## Instructions to follow
Return only what lies between the first line of the entries and the line containing "This screenshot has", both lines included.

—————

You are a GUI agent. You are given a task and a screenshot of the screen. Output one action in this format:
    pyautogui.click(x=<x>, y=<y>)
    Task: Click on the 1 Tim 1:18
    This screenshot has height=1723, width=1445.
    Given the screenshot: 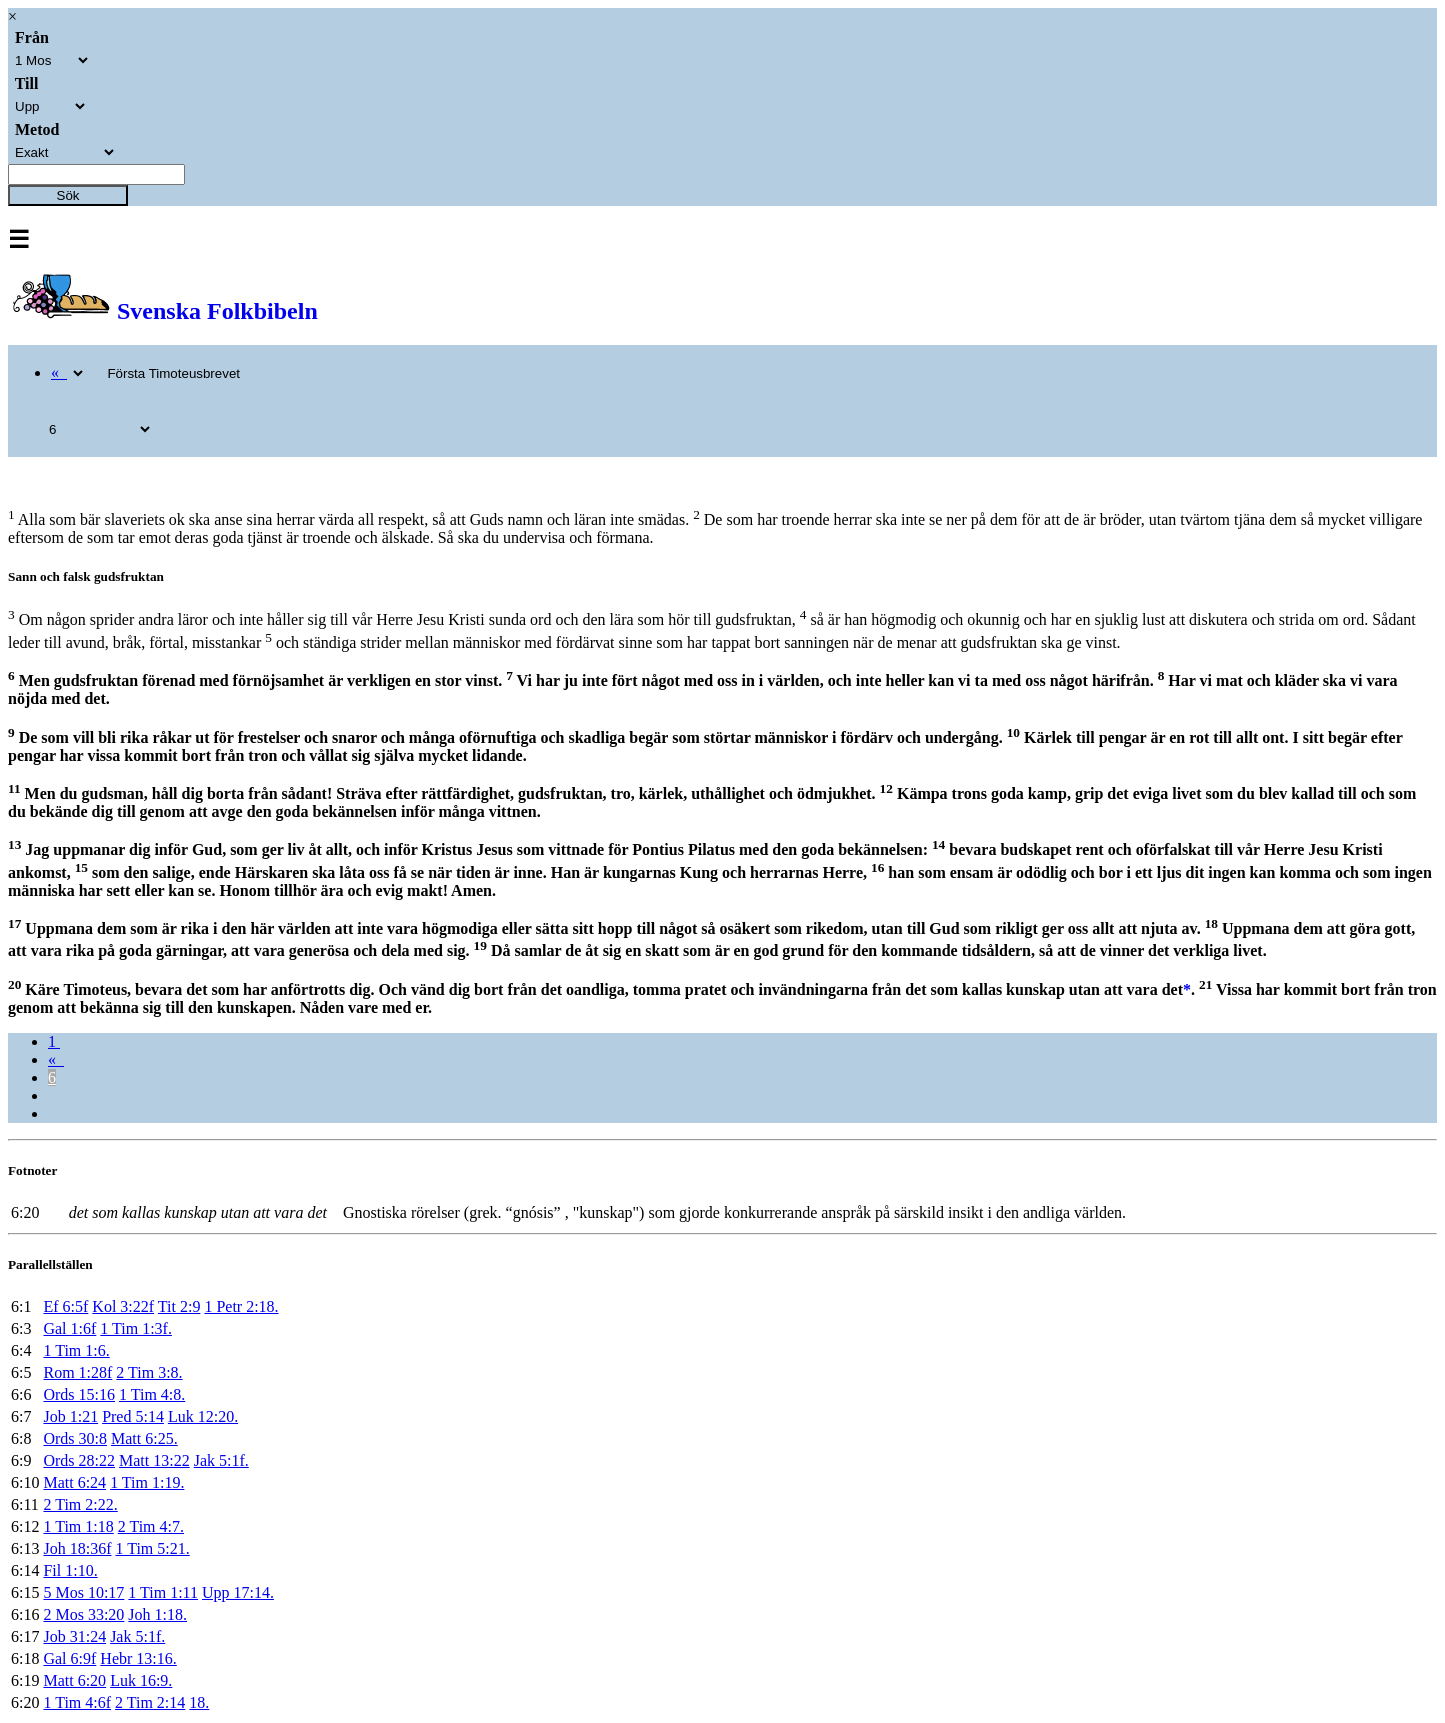 What is the action you would take?
    pyautogui.click(x=78, y=1526)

—————

## Answer box
You are a GUI agent. You are given a task and a screenshot of the screen. Output one action in this format:
    pyautogui.click(x=<x>, y=<y>)
    Task: Click on the 1 Tim 1:18
    This screenshot has height=1723, width=1445.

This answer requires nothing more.